EXERCISE DESCRIPTION >> From the listing below, select every line where the word "Lenovo" appears.

DATA TO PROCESS >>
#####

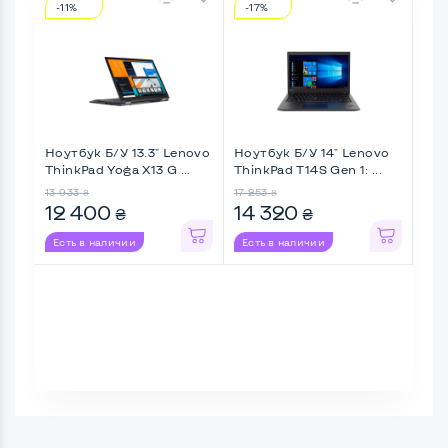
-11%
-17%
-5
Ноутбук Б/У 13.3" Lenovo
Ноутбук Б/У 14" Lenovo
Ноу
ThinkPad Yoga X13 G ...
ThinkPad T14S Gen 1: ...
Thi
13 933
17 253
12 5
₴
₴
12 400
14 320
11
₴
₴
Есть в наличии
Есть в наличии
Ес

#####

EXERCISE OUTPUT >>
Ноутбук Б/У 13.3" Lenovo
Ноутбук Б/У 14" Lenovo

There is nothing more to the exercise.